Every year for the past three years, Launch Rockit has been the main organiser of StartUp Weekend T&T (SWTT). Over the course of one weekend (54 hours to be exact) and for a fee of $500, aspiring entrepreneurs are brought together to work on turning their ideas into a potential business. This year, the event took place from June 17-19.
At the end, pitches are made, ideas are judged and relationships formed that serve as fuel to keep the entrepreneurial flame burning.
For the past three years, more than 500 locals have been participants of SWTT. These participants—from all across T&T and from differing cultures and backgrounds—spend one intense weekend huddled together developing innovative business ideas.
Gerard Thomas, founder of Launch Rockit, said he believes that SWTT has been a gift to the local entrepreneurial landscape.
Speaking at the University of T&T (UTT) O’Meara campus, the site of this year’s entrepreneurial marathon event, Thomas said: “We needed an entrepreneurial event to bring the community together and to show people that it’s not just about thinking up ideas and writing fancy business plans but about getting your hands dirty and getting started on building a potential business.” Thomas noted that SWTT’s slogan is what drives every aspect of their approach to turning ideas into potential businesses.

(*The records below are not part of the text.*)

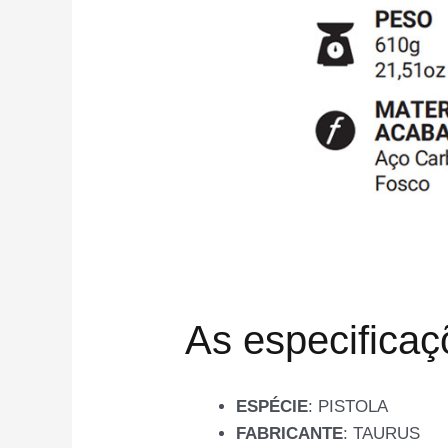
As especificaç
ESPÉCIE
: PISTOLA
FABRICANTE
: TAURUS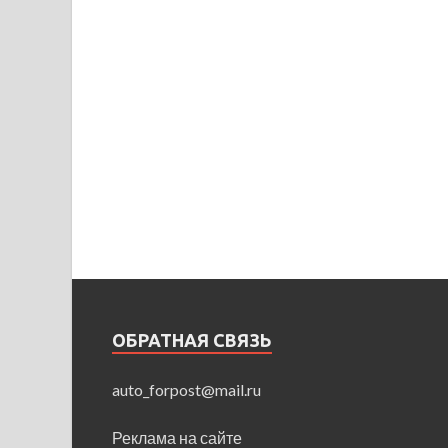
ОБРАТНАЯ СВЯЗЬ
auto_forpost@mail.ru
Реклама на сайте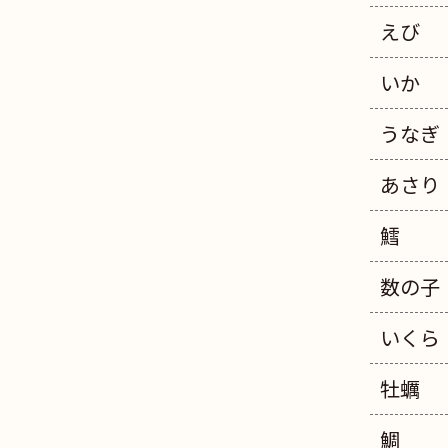
えび
いか
うなぎ
あさり
鱈
数の子
いくら
牡蠣
鯛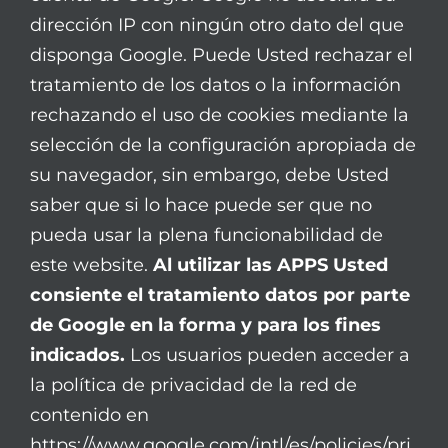
dirección IP con ningún otro dato del que
disponga Google. Puede Usted rechazar el
tratamiento de los datos o la información
rechazando el uso de cookies mediante la
selección de la configuración apropiada de
su navegador, sin embargo, debe Usted
saber que si lo hace puede ser que no
pueda usar la plena funcionabilidad de
este website.
Al utilizar las APPS Usted
consiente el tratamiento datos por parte
de Google en la forma y para los fines
indicados.
Los usuarios pueden acceder a
la política de privacidad de la red de
contenido en
https://www.google.com/intl/es/policies/pri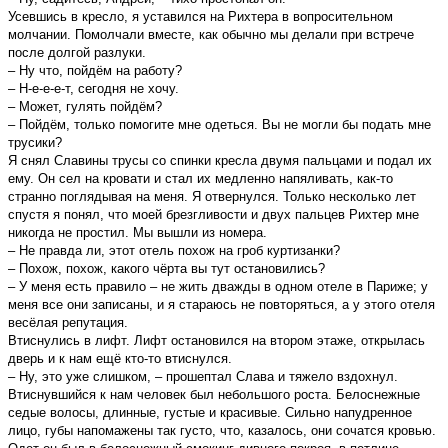
Усевшись в кресло, я уставился на Рихтера в вопросительном
молчании. Помолчали вместе, как обычно мы делали при встрече
после долгой разлуки.
– Ну что, пойдём на работу?
– Н-е-е-е-т, сегодня не хочу.
– Может, гулять пойдём?
– Пойдём, только помогите мне одеться. Вы не могли бы подать мне
трусики?
Я снял Славины трусы со спинки кресла двумя пальцами и подал их
ему. Он сел на кровати и стал их медленно напяливать, как-то
странно поглядывая на меня. Я отвернулся. Только несколько лет
спустя я понял, что моей брезгливости и двух пальцев Рихтер мне
никогда не простил. Мы вышли из номера.
– Не правда ли, этот отель похож на гроб куртизанки?
– Похож, похож, какого чёрта вы тут остановились?
– У меня есть правило – не жить дважды в одном отеле в Париже; у
меня все они записаны, и я стараюсь не повторяться, а у этого отеля
весёлая репутация.
Втиснулись в лифт. Лифт остановился на втором этаже, открылась
дверь и к нам ещё кто-то втиснулся.
– Ну, это уже слишком, – прошептал Слава и тяжело вздохнул.
Втиснувшийся к нам человек был небольшого роста. Белоснежные
седые волосы, длинные, густые и красивые. Сильно напудренное
лицо, губы напомажены так густо, что, казалось, они сочатся кровью.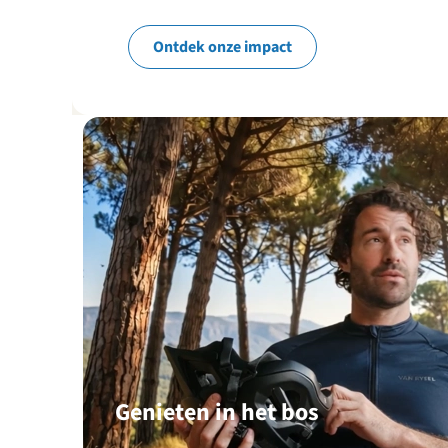
Ontdek onze impact
Genieten in het bos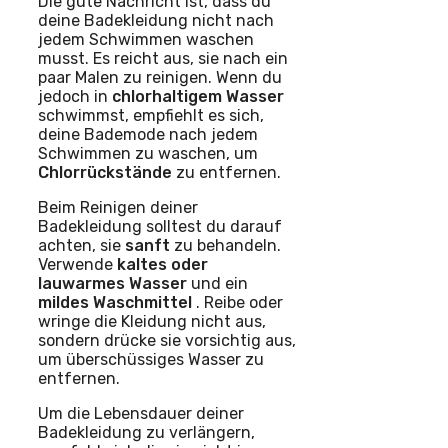
Die gute Nachricht ist, dass du
deine Badekleidung nicht nach
jedem Schwimmen waschen
musst. Es reicht aus, sie nach ein
paar Malen zu reinigen. Wenn du
jedoch in
chlorhaltigem Wasser
schwimmst, empfiehlt es sich,
deine Bademode nach jedem
Schwimmen zu waschen, um
Chlorrückstände
zu entfernen.
Beim Reinigen deiner
Badekleidung solltest du darauf
achten, sie
sanft
zu behandeln.
Verwende
kaltes oder
lauwarmes Wasser
und ein
mildes Waschmittel
. Reibe oder
wringe die Kleidung nicht aus,
sondern drücke sie vorsichtig aus,
um überschüssiges Wasser zu
entfernen.
Um die Lebensdauer deiner
Badekleidung zu verlängern,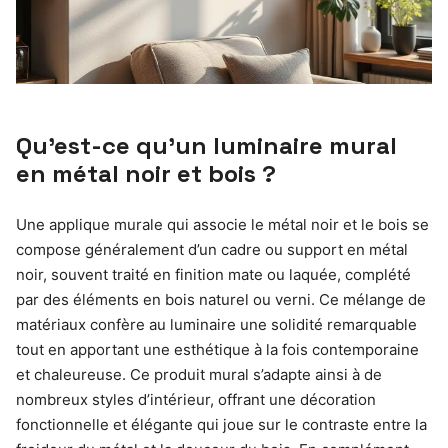
Qu’est-ce qu’un luminaire mural
en métal noir et bois ?
Une applique murale qui associe le métal noir et le bois se
compose généralement d’un cadre ou support en métal
noir, souvent traité en finition mate ou laquée, complété
par des éléments en bois naturel ou verni. Ce mélange de
matériaux confère au luminaire une solidité remarquable
tout en apportant une esthétique à la fois contemporaine
et chaleureuse. Ce produit mural s’adapte ainsi à de
nombreux styles d’intérieur, offrant une décoration
fonctionnelle et élégante qui joue sur le contraste entre la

“SWTT slogan is: No Talk and All Action and through our company, we are committed to helping entrepreneurs develop better businesses faster.”
Questioned about the types of business ideas that have come out of SWTT, Thomas pointed out that a vast cross-section of innovative ideas had been developed during the 54-hour event.
“Every SWTT is different. We’ve seen all types of amazing ideas with real potential developed here. We’ve seen a lot of apps, but we also see people who have social ventures that are trying to incorporate technology. We’ve seen people with agri-business who want to use technology and we’ve even seen people developing new ideas and concepts for ways to do tourism.”
Thomas said what tends to surprise most participants is the sheer volume of work that they are able to accomplish in the relatively short period of time. He said: “Most participants underestimate how much they could have got done in a weekend. They also didn’t realise the number of connections they could make in such a short space of time that could really forge long-term business relationships.”
Thomas, however, was quick to mention that SWTT is not solely focused on technology businesses. “SWTT is not only about tech businesses. It’s for any type of business that is innovative in its approach to solving problems or creating new ways of doing things.”
Asked if any SWTT business ideas had gone on to find real-world success, Thomas said that though necessary, more than just one weekend at SWTT was required to translate an idea into a successful enterprise.
“Moving from idea to business success takes a while. After the adrenaline rush of SWTT dies down and the realities of life settle back in, many ideas fall by the wayside. That being said, Launch Rockit continues to work with other organisations such as Youth Business T&T (YBTT), to give the startup ideas and would-be entrepreneurs the boost they need to continue moving forward and to keep pursuing their dreams of building a business.”
On the topic of funding startup ideas, Thomas stated that was not the priority of SWTT, adding that SWTT was about creating the spark.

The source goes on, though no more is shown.